Which appears quite similar.

MattW

in the utility copy vein, if you have a source host, a target host on rfc1918 address space, and an intermediate bastion host you have to ssh to in order to REACH the target host (since it doesn’t have an internet-legal ip) and you don’t have a vpn/etc, you can pipe tar through a chained ssh via:

tar cvf – mysql_dir | ssh -A [email protected] “ssh -A [email protected] ‘cd /path/to/target/;tar xvf -‘”

Richard Thomas

Rsync is great for live replication copies also

1. rsync with database running, depending on last rsync can take a while
2. Flush tables/cache, rsync again, won’t take nearly as long
3. shutdown master
4. rysnc one final time, on a 10gig db only takes a couple seconds
4. restart master, downtime only a few seconds and you have a fresh copy to use for starting a slave back up

Of course you need to delete the proper log files depending on your setup and how you store your log files.

Przemek

Instead of shutdowning master just use LVM snapshot method to create a slave or backup. This way you only need a few secs of read lock.
If you don’t use LVM partitions I suggest to start using them (optimal separate ones for data and binlogs).

Richard Thomas

As its even been reported on this blog, the LVM snapshot penalty can be extreme, on a overly busy server (and yes I understand thats a problem of its own) starting up an LVM snapshot can cause a cascading failure of the system as it struggles to keep up.

Przemek

1. You do it at off peak time.
2. IMHO if your system dies only because of LVM snapshot overhead – you’re far too close to your machine’s disk I/O limits.
3. IMO always the best solution is to have a spare slave used only for backups, some periodic heavy queries, etc.

Ken

RT: agreed.

Przemek:

1. You’ll find more and more that these days people using MySQL run HA systems (as HA as MySQL gets anyway) for international users and systems, not just a little PHP site in Dubuque. The “night-time trough” is no longer a luxury for a lot of the client base of MySQL.

2. LVM snapshot overhead alone can be 20-50%; startups with limited capex don’t want to pay 20-50% more for their storage hardware to support a method of database backup used solely because a working solution isn’t available from the DB or engine vendor (explain /that/ to a VC). Established companies don’t want to budget in 20-50% more for their expensive SAN setups. We’d all love a few thousand spare TPS or a few 100MB/s of spare throughput, but that money should be going to what makes money, not what loses money. This also doesn’t cover the overhead of saturating the disk subsystem with the *actual copy* with tar/nc or rsync. Been there. Done both. Bought the T-shirt.

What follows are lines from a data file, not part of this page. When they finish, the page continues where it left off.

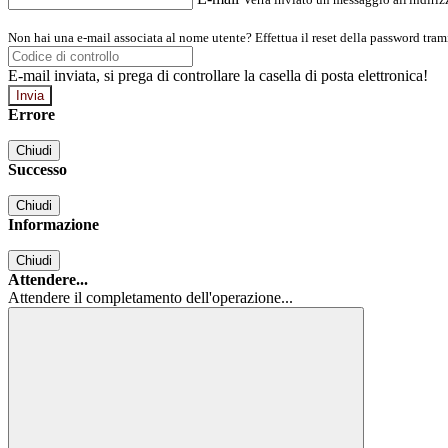
Non hai una e-mail associata al nome utente? Effettua il reset della password tram
E-mail inviata, si prega di controllare la casella di posta elettronica!
Errore
Chiudi
Successo
Chiudi
Informazione
Chiudi
Attendere...
Attendere il completamento dell'operazione...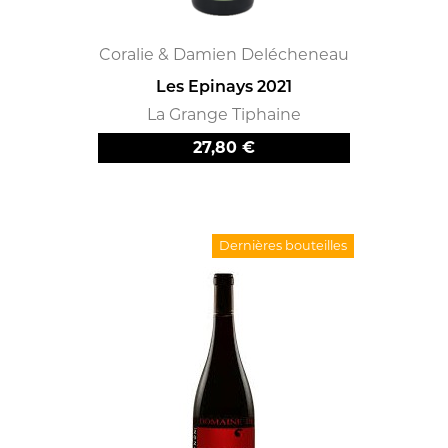
Coralie & Damien Delécheneau
Les Epinays 2021
La Grange Tiphaine
Prix
27,80 €
Dernières bouteilles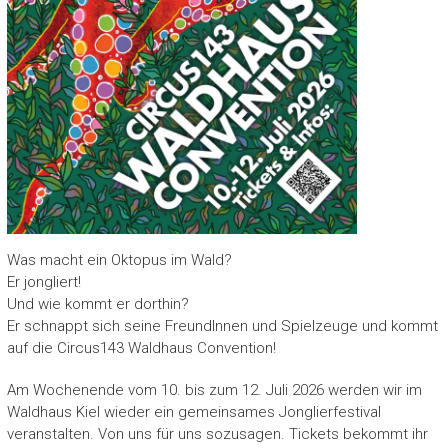
Was macht ein Oktopus im Wald?
Er jongliert!
Und wie kommt er dorthin?
Er schnappt sich seine FreundInnen und Spielzeuge und kommt
auf die Circus143 Waldhaus Convention!
Am Wochenende vom 10. bis zum 12. Juli 2026 werden wir im
Waldhaus Kiel wieder ein gemeinsames Jonglierfestival
veranstalten. Von uns für uns sozusagen. Tickets bekommt ihr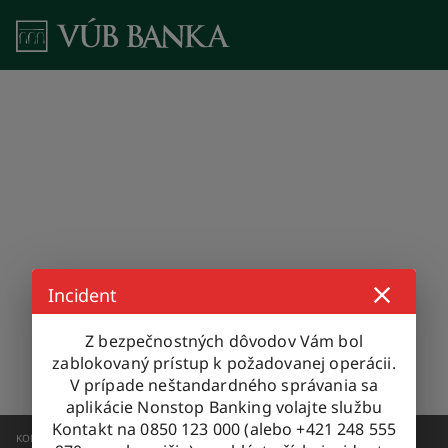
Incident
Z bezpečnostných dôvodov Vám bol
zablokovaný prístup k požadovanej operácii.
V prípade neštandardného správania sa
aplikácie Nonstop Banking volajte službu
Kontakt na 0850 123 000 (alebo +421 248 555
KONTAKTUJTE NÁS
0850 123 000
+421 2 4855 5970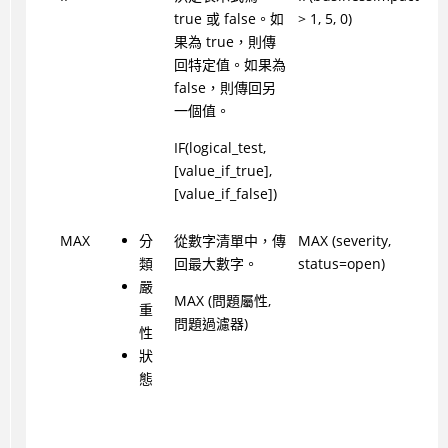
true 或 false。如
> 1, 5, 0)
果為 true，則傳
回特定值。如果為
false，則傳回另
一個值。
IF(logical_test,
[value_if_true],
[value_if_false])
MAX
分
從數字清單中，傳
MAX (severity,
類
回最大數字。
status=open)
嚴
MAX (問題屬性,
重
問題過濾器)
性
狀
態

3. Absolutely agree; the many other benefits of a slave makes the cost worthwhile.

LVM is a very useful tool, but the fact that it is often represented as a panacea by the MySQL community (not singling you out) does a disservice to those relying on that information (who then have it blow up in their face). IMHO; apologies for the rant.

Ken.

Kevin Burton

I agree with #1 …. do NOT do this on production data without checksums.

You WILL get data corruption.

Morgan Christiansson

It is possible to use a less expensive cipher with ssh which will speed things up significantly.

For example:
rsync -e ‘ssh -c blowfish’ …
scp -c blowfish …

James Byers

If using Ken’s rsync example and you’re root on both sides, you’ll likely need:

uid = root
gid = root

above

[db]

in the rsync config file to avoid permission problems.

eaglesflyhigh

Good day, i need a good ip changer and how do i get more bandwidth from my server [email protected]

eaglesflyhigh

Brains and Genius,respect to you all….i read almost everything on this site but i still need someone to put me through… im of good intention to life everything i learn, im a fast learner and i’d like to meet someone who ‘d be so kind and humble to please be my teacher/master.. to teach me some few thing which i could develop later on my own we could use yahoo or msn messenger for the training session…[email protected]
looking forward to meet you. thanks
simplee me

LoadAverage

You can also copy the data directory to multiple servers at once using tee:

Each Receiver: same as in the article: nc -l 4000 | tar xvf – [or nc -l -p 4000 | tar xvf – ]
Sender: tar -f – -c . | tee >(nc target_host_1 4000) | nc target_host_2 4000

You can add as many additional hosts as you want.